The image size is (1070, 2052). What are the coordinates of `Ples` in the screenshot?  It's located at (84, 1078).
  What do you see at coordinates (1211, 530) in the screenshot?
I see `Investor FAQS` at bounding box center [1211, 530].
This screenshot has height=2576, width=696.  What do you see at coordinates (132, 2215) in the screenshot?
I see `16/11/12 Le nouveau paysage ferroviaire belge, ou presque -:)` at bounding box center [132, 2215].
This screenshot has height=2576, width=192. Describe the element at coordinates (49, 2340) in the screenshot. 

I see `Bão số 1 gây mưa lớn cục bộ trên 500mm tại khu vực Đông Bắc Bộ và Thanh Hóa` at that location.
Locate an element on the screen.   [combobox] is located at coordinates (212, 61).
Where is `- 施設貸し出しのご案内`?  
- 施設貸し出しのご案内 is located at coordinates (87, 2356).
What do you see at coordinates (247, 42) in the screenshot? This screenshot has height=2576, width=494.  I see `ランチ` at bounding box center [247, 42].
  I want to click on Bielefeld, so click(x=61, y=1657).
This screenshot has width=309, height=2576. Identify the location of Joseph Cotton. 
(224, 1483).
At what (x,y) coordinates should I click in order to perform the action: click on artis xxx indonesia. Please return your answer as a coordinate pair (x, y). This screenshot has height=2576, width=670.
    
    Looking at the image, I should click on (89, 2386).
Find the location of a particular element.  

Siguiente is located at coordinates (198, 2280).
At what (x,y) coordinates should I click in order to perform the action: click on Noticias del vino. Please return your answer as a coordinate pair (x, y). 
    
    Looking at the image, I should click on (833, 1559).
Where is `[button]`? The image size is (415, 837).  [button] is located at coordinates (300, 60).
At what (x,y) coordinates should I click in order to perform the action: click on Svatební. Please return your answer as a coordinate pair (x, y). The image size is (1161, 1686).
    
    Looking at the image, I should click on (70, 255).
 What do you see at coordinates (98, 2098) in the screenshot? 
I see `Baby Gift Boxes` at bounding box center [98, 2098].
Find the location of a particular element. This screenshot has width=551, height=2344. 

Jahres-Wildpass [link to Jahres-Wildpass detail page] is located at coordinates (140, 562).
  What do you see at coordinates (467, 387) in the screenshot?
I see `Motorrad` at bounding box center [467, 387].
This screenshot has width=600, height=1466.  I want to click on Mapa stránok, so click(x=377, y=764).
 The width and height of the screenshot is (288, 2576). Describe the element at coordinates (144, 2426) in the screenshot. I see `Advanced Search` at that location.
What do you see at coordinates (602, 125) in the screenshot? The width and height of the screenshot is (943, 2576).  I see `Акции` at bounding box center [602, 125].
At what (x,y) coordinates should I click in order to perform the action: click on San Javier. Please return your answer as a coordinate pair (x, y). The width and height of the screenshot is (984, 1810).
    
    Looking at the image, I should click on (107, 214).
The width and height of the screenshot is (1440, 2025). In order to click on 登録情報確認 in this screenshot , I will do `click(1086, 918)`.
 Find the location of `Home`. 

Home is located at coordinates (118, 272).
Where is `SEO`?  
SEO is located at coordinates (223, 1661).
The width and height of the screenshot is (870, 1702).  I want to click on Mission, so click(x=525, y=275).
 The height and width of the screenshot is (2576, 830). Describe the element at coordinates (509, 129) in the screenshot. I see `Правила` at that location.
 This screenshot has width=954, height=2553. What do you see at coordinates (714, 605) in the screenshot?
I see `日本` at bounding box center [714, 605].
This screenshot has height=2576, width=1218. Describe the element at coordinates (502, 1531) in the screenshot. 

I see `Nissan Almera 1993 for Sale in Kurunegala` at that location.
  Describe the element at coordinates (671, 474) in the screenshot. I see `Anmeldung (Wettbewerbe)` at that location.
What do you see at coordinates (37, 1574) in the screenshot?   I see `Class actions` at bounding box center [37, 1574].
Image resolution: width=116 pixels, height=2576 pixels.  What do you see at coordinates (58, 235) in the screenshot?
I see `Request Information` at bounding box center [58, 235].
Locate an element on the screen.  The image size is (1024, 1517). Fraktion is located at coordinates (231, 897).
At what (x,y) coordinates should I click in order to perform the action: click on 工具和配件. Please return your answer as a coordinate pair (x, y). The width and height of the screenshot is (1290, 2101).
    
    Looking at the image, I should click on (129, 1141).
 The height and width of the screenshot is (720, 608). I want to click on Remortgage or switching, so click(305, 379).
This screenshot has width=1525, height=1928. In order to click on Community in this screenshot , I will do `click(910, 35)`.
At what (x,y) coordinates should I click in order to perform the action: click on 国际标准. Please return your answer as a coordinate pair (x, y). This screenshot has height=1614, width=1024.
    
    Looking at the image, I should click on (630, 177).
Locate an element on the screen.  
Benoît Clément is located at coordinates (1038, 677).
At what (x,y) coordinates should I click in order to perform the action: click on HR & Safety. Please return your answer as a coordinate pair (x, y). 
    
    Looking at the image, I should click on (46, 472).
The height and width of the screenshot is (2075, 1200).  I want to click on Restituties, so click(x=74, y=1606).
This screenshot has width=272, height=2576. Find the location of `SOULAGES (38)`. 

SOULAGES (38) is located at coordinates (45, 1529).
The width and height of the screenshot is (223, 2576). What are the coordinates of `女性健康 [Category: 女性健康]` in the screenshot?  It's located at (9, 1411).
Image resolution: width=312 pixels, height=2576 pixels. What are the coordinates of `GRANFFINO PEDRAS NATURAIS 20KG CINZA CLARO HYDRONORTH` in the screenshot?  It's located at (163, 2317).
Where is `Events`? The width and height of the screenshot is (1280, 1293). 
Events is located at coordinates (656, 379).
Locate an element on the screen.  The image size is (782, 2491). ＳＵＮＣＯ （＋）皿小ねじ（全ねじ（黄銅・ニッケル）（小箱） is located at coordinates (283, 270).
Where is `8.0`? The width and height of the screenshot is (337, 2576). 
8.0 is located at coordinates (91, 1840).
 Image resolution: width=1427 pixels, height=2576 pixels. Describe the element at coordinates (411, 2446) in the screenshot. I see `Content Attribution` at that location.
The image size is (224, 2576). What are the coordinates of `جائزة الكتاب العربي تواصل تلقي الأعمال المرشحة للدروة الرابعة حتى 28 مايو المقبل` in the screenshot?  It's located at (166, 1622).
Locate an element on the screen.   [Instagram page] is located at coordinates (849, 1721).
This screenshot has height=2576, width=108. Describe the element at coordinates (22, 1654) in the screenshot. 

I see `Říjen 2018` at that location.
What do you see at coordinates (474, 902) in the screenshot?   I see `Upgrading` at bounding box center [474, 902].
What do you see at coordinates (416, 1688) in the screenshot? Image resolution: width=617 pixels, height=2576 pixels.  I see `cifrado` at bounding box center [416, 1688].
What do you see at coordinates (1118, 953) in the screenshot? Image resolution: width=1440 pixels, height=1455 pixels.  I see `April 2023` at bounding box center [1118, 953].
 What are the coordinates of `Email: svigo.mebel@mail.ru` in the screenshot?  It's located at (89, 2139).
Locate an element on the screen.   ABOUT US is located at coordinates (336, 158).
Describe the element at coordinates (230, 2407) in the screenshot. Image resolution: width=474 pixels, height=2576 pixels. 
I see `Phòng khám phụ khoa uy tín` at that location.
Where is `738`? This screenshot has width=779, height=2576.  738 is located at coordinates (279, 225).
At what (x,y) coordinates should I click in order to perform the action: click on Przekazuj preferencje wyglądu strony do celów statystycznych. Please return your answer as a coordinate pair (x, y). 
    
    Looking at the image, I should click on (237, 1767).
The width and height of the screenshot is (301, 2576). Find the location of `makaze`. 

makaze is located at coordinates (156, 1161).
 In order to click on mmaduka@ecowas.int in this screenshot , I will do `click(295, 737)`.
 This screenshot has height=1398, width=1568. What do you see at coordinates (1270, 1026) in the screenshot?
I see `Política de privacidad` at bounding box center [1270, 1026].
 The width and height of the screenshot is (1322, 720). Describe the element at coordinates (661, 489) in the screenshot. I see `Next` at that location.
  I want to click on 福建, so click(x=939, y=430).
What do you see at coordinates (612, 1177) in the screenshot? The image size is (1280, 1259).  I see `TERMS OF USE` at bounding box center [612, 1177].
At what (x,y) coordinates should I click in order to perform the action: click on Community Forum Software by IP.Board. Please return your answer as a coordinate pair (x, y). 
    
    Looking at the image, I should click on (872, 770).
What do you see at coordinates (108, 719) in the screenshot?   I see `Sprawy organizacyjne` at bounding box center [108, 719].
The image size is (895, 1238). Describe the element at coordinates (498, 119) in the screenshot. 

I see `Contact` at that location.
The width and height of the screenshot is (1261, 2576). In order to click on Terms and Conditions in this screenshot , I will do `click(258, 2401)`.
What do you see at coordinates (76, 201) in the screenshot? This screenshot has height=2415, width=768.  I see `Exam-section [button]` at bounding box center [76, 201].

#####

Your goal
When a line among the entries contains "button", pull that line out.

Task response
Where is `[button]`? The image size is (415, 837).  [button] is located at coordinates (300, 60).
What do you see at coordinates (76, 201) in the screenshot? This screenshot has height=2415, width=768.  I see `Exam-section [button]` at bounding box center [76, 201].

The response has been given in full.